E ancora, deve cercare di allontanare quell’umor nero che pesa sulla comunità, l’asfissiante cultura del lamento. Non è immune nemmeno il Carnevale. C’è creatività nei vestiti, nelle maschere, buona la fattura dei pupazzi… ma senza allegria, senza ironia. I bambini non si divertono. Si confonde la sfilata del Carnevale con il corteo in costume, il libero e spontaneo sbizzarrirsi dei ragazzi con i  saggi delle scuole di danze… Forse oltre a S. Lorenzo, importante, significativo patrono della città, i sipontini dovrebbero coltivare l’immagine dell’altro patrono, S. Filippo Neri, il buffone di Dio.

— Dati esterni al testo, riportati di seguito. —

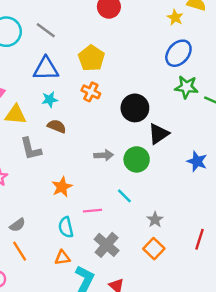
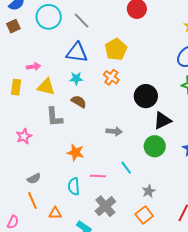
green circle: (137, 159) -> (155, 146), moved
orange star: (62, 187) -> (76, 152), turned 30
orange triangle: (62, 258) -> (55, 213), moved

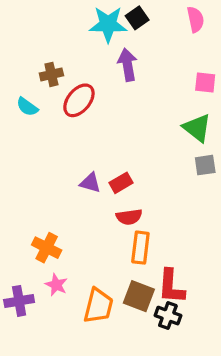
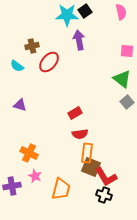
gray square: (205, 165) -> (127, 102), turned -32
purple triangle: (90, 183) -> (20, 105), moved
red L-shape: (171, 286) -> (106, 177), turned -35
brown square: (139, 296) -> (91, 167), moved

Arrivo a casa e mi accorgo di aver lasciato l’auto a Manfredonia. Altro che le dimenticanze di Joe Biden! Scoppio a ridere. Mia moglie: “Ma che hai da ridere?” “Mi son ricordato di quella penitenza di S. Filippo Neri, a una donna che aveva confessato le sue maldicenze, l’obbligo di spennare una gallina e poi tornare indietro a raccogliere le penne”.